On the Fourth of July in 1945, he had written a letter home that eloquently stated his perception of the need of the world:


“There is only one real problem in the world with all its complicated evils, and there is only one answer, amidst the maze of futile plans.  Here is the problem and the answer: ‘The wages of sin is death, but the gift of God is eternal life through Jesus Christ our Lord’ (Romans 6:23).”

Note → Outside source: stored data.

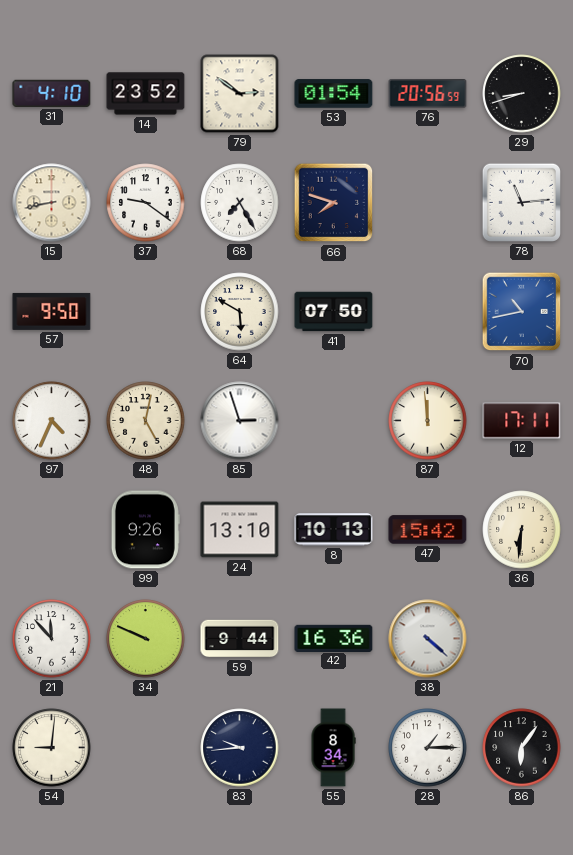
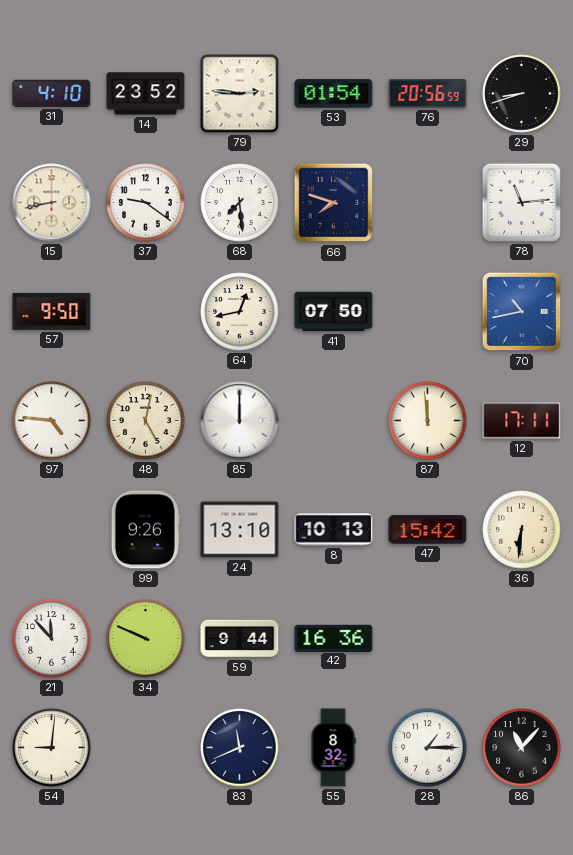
79: 2:51 -> 2:46
68: 7:25 -> 7:29
64: 5:50 -> 12:43
97: 4:34 -> 4:46
85: 2:57 -> 12:00
38: 4:22 -> none
83: 9:44 -> 11:41
55: 8:34 -> 8:32
86: 6:06 -> 11:07
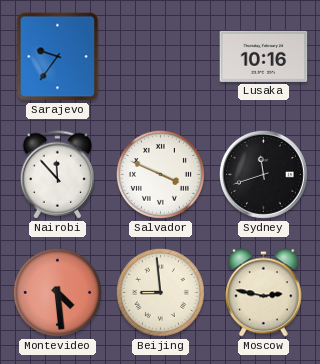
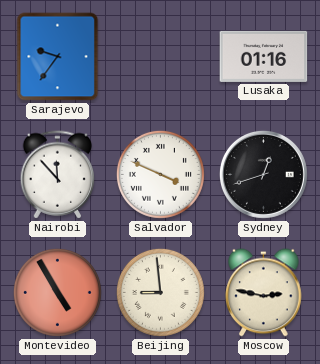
Lusaka: 10:16 -> 01:16
Sydney: 11:42 -> 12:42
Montevideo: 4:29 -> 4:55
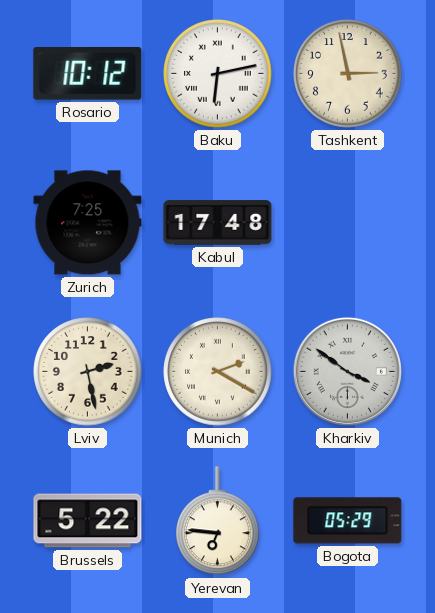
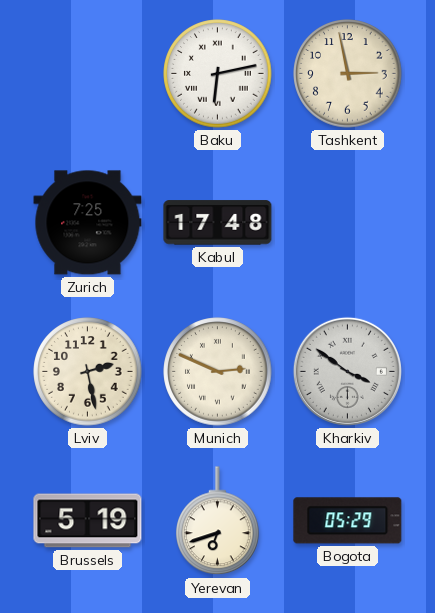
Rosario: 10:12 -> none
Munich: 2:20 -> 2:49
Brussels: 5:22 -> 5:19
Yerevan: 6:46 -> 6:42
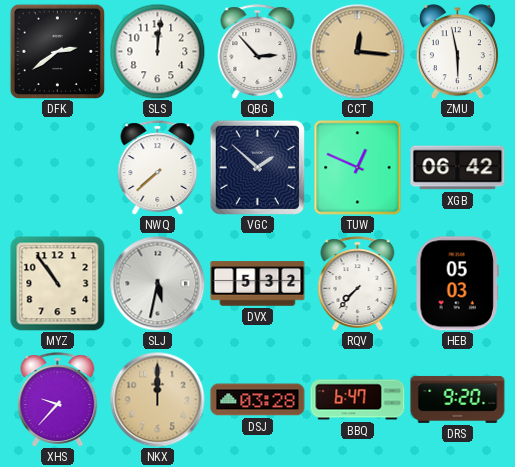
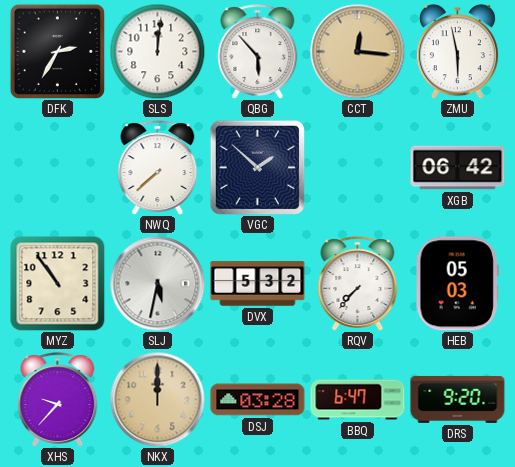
DFK: 2:39 -> 2:35
QBG: 2:53 -> 5:53
TUW: 12:49 -> none
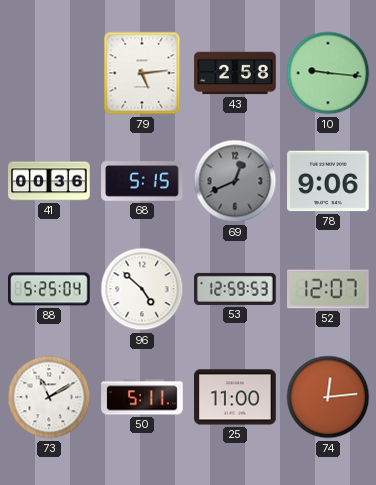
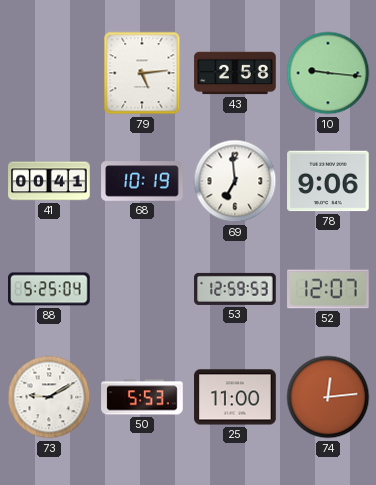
41: 00:36 -> 00:41
68: 5:15 -> 10:19
69: 12:41 -> 6:59
69 dial: grey -> white
96: 4:52 -> none
73: 11:10 -> 9:10
50: 5:11 -> 5:53
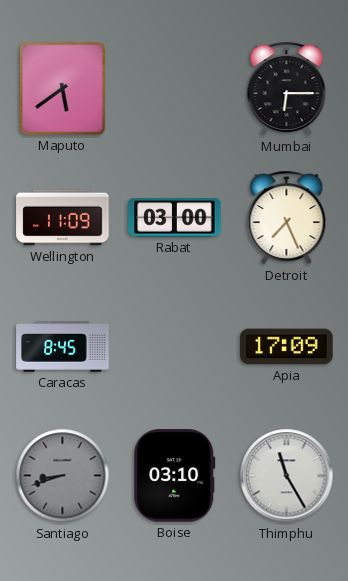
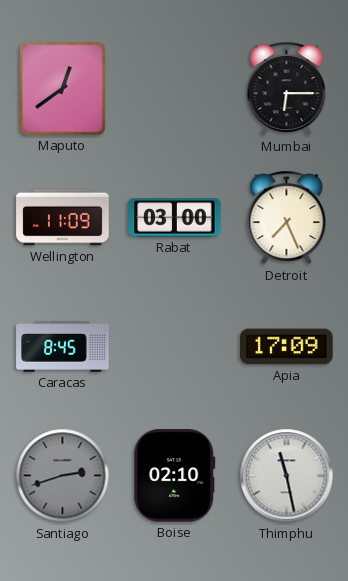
Maputo: 5:39 -> 12:39
Santiago: 8:42 -> 2:42
Boise: 03:10 -> 02:10
Thimphu: 11:25 -> 11:28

Over the years after his death, the heroism and martyrdom of John Birch occasionally leaked out from the classified report, with statements made about him in Congress and the press.  But the report itself was never seen by the public until it was de-classified in 1980.  However, the testimonies of soldiers and family-members who knew his story have inspired thousands of Christians and patriots for seventy years.  How he lived, what he said, and what he did tell us all that there is more to life than staying alive, that only in Christ can the needs of men be met, and that the still-spreading collectivist conquest of nations is evil at its core and essentially spiritual in its errors.  May he be remembered, and the lessons of his life heeded.


Have you bowed to Jesus Christ as your own Lord and Savior?  Reader, have you received the gift of eternal life by faith in the Son of God?  Christian friend, will you stand bravely for the truth of God in these dark days when many may be challenged to pay a price to live for Christ?  As we remember John Birch, may the Lord use the testimony of his life and death to draw us to love the One Who loved us, and gave Himself for our salvation.


“And when he had opened the fifth seal, I saw under the altar the souls of them that were slain for the word of God, and for the testimony which they held: and they cried with a loud voice, saying, How long, O Lord, holy and true, dost thou not judge and avenge our blood on them that dwell on the earth?”

(Revelation 6:9-10)


  1. Welch, Robert. The Life of John Birch. Belmont, Massachusetts: Western Islands, 1960.
  2. Hefley, James and Marti. The Secret File on John Birch. Wheaton, Illinois: Tyndale House Publishers, 1981.